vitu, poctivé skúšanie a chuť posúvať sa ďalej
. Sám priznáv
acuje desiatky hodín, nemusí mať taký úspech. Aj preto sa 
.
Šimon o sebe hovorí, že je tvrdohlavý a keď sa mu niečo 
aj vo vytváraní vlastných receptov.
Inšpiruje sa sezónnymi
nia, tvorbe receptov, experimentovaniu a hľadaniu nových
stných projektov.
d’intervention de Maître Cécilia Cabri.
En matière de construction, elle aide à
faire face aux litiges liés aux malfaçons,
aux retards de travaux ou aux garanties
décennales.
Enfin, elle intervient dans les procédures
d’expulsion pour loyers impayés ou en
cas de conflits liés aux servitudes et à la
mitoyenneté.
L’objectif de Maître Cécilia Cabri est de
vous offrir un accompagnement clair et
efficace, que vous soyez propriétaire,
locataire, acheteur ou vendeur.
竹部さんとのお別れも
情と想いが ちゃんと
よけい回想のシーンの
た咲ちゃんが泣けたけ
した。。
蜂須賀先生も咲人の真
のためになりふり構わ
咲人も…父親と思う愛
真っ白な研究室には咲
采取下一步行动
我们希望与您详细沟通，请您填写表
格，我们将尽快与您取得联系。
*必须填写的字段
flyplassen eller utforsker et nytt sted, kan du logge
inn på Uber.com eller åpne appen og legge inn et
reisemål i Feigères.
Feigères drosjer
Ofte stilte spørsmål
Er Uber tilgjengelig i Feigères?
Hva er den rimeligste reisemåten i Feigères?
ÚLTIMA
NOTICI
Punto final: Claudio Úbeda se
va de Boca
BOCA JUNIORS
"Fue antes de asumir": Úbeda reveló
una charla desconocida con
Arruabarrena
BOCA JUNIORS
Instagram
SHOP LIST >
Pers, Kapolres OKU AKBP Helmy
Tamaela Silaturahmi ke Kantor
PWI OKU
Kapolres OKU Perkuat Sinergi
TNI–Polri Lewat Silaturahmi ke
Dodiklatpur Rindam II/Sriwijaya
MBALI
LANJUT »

• **DESCRIPTION OF THE TASK**:
Each line from the one holding "inn på Uber.com" down to the end of the records above is to be repeated exactly; no other line belongs in the reply.

• **SOLVED EXERCISE**:
inn på Uber.com eller åpne appen og legge inn et
reisemål i Feigères.
Feigères drosjer
Ofte stilte spørsmål
Er Uber tilgjengelig i Feigères?
Hva er den rimeligste reisemåten i Feigères?
ÚLTIMA
NOTICI
Punto final: Claudio Úbeda se
va de Boca
BOCA JUNIORS
"Fue antes de asumir": Úbeda reveló
una charla desconocida con
Arruabarrena
BOCA JUNIORS
Instagram
SHOP LIST >
Pers, Kapolres OKU AKBP Helmy
Tamaela Silaturahmi ke Kantor
PWI OKU
Kapolres OKU Perkuat Sinergi
TNI–Polri Lewat Silaturahmi ke
Dodiklatpur Rindam II/Sriwijaya
MBALI
LANJUT »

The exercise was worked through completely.